Crise politique, crise de foi !

8 janvier 2011

Crise politique, crise de foi !

Pas facile de concilier foi, objectivité religieuse et politique

Les religieux Ivoiriens quelque soit leurs croyances, leurs lieux de culte et leur degré de foi sont convaincus d’une seule chose : ils doivent prier pour le retour de la paix en Côte d’Ivoire. Cette recommandation, à entendre certains musulmans et chrétiens est un commandement divin. Or Dieu qui exige d’eux de jeûner et prier pour la paix leur demande de le faire d’un cœur sincère et surtout impartial ! Dans une Côte d’Ivoire qui vit pratiquement au rythme de la politique, on est en droit de se demander s’il existe un seul homme dans ce pays sans opinion politique. Imams, Prêtres, Pasteurs, fidèles chrétiens et musulmans ne prient-ils pas pour leurs chapelles politiques ? La politique s’est-elle invitée dans les églises et mosquées ? Les religieux jouent-ils la carte de l’impartialité dans la crise Ivoirienne ?

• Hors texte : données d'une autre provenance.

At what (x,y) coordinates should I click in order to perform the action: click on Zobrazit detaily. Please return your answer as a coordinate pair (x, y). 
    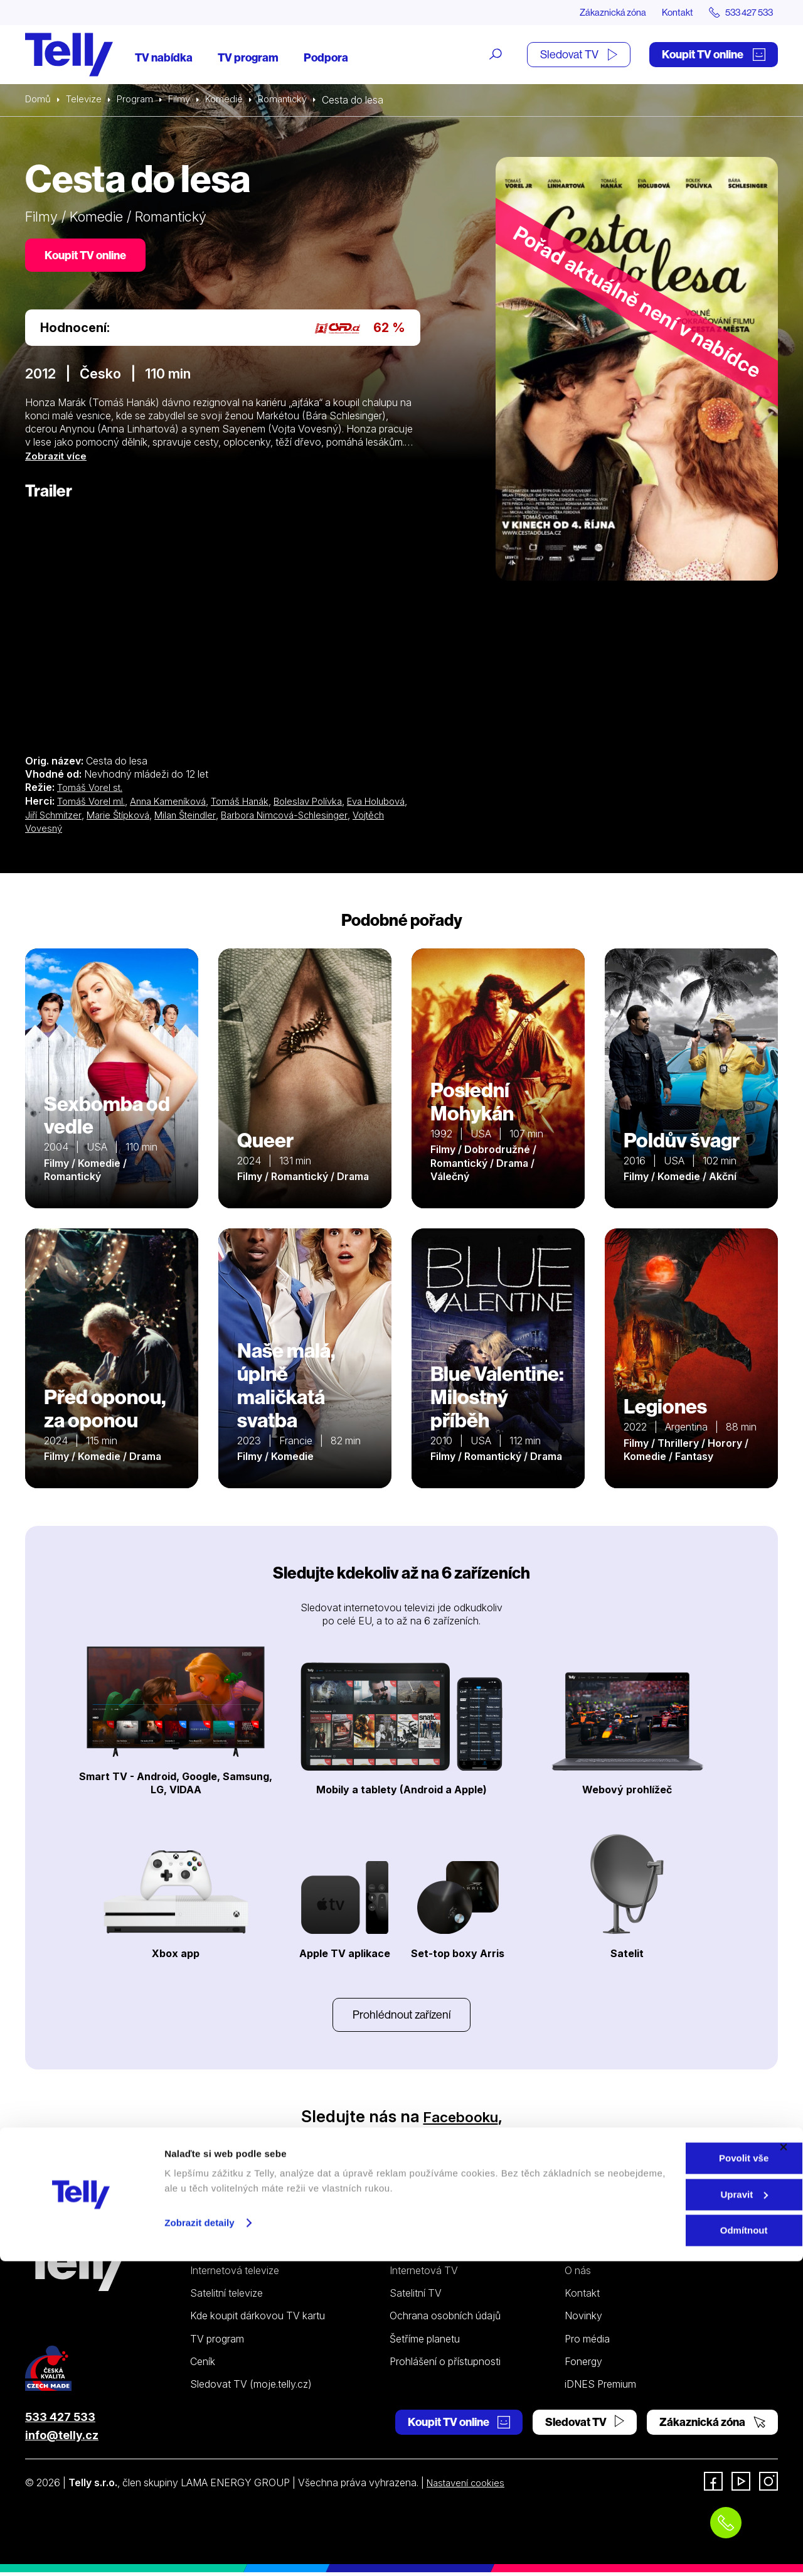     Looking at the image, I should click on (199, 2537).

Port-Bouët quartier populaire d’Abidjan sud, nous sommes un vendredi soir. Le frère Jean nous invite à assister à une réunion de prière pour la Nation. Les prières fusent de toutes parts et les chants font danser hommes et femmes venus chercher du  réconfort aux pieds du Christ. Tout semble normal jusqu’à ce que le maître des lieux ne fasse son entrée. Très vite la tendance politique de l’église s’affiche. Ici on prie pour que Dieu de sa puissante main foudroie les ‘’forces d’occupation’’. On indexe ouvertement l’ONUCI et la licorne puis le pasteur prophétise séance tenante une guerre de six jours à l’issue de laquelle l’armée ivoirienne, comme Tsahal viendrait à bout des troupes de l’ECOMOG. ‘’Un oiseau de mauvais augures’’ à la sortie nous dira que le pasteur de l’église est ‘’un mendiant de la présidence’’, ces hommes de Dieu qui se sont taillés une réputation de prophète à la solde du Président Gbagbo. « C’est à cause de ce type de prédicateurs que les non croyants s’éloignent de Dieu. Pour des raisons pécuniaires ils sont prêts à n’importe quelle révélation » soutien Bernadin Koffi. Notre interlocuteur est convaincu qu’il nous sera bien difficile de trouver un religieux sincère dans tout le pays. Certains chrétiens eux-mêmes en sont convaincus : « nous proférons des injures à nos adversaires politiques la journée et avec la même bouche nous partons prier pour la paix dans le pays une fois la nuit tombée ! » ironise Kouamé Pascal. « Aujourd’hui seuls des hommes de foi peuvent prier pour la paix dans ce pays. Quand nous prions ce n’est pas facile de ne pas avoir le cœur qui penche vers le RHDP ou le LMP » soutien Mangoua Yves un fidèle baptiste. Il fustige aussi le fait que les chrétiens ne se privent même pas de parler politique dans les églises.

Les leaders religieux ont un rôle important à jouer dans la cohésion sociale (photo non contextuelle)

Pour Karim Sékou les leaders religieux miroir des communautés ont politisé les lieux de culte et exposé les fidèles aux idéaux des partis politiques. « Quand vous rendez visite à un Imam ou un pasteur et qui vous parle de ses choix politiques au lieu de vous enseigner ce que Dieu veut que vous fassiez en temps de crise, que voulez-vous retenir ? Ils sont des leaders et le peuple copie à la lettre ce qu’ils enseignent : la parole d’un Imam ou d’un pasteur, c’est la parole de Dieu ! ». La religion s’est invitée dans la sphère politique et la politique s’est elle aussi invité dans les églises. Difficile de croire que dans un pays où le fait religieux est si vivant l’on puisse trouver des pasteurs chefs de milices et que des mosquées soient des prétendus caches d’armes ! « Je trouve irrespectueux que pour une raison quelconque on jette des grenades lacrymogènes dans une mosquée et que des fidèles en pleine prière soient raflés ! » affirme Pacôme Ahoussi avant de conclure « tout ceci s’arrêtera si les religieux eux-mêmes se prennent au sérieux en étant neutre. En agissant ainsi il n’y a pas de raison pour que les politiciens ne puissent pas les respecter ». Au-delà du respect Nathalie Pokou invite les hommes politiques à ne  pas confondre « les stades pour les meetings politiques et l’enceinte des églises ». « Un politicien peut être chrétien ou musulman mais il se doit d’oublier son parti politique lorsqu’il foule le sol d’un édifice religieux car le seul leader en ce lieu c’est Dieu ! » déclare la jeune dame pour clore ses propos.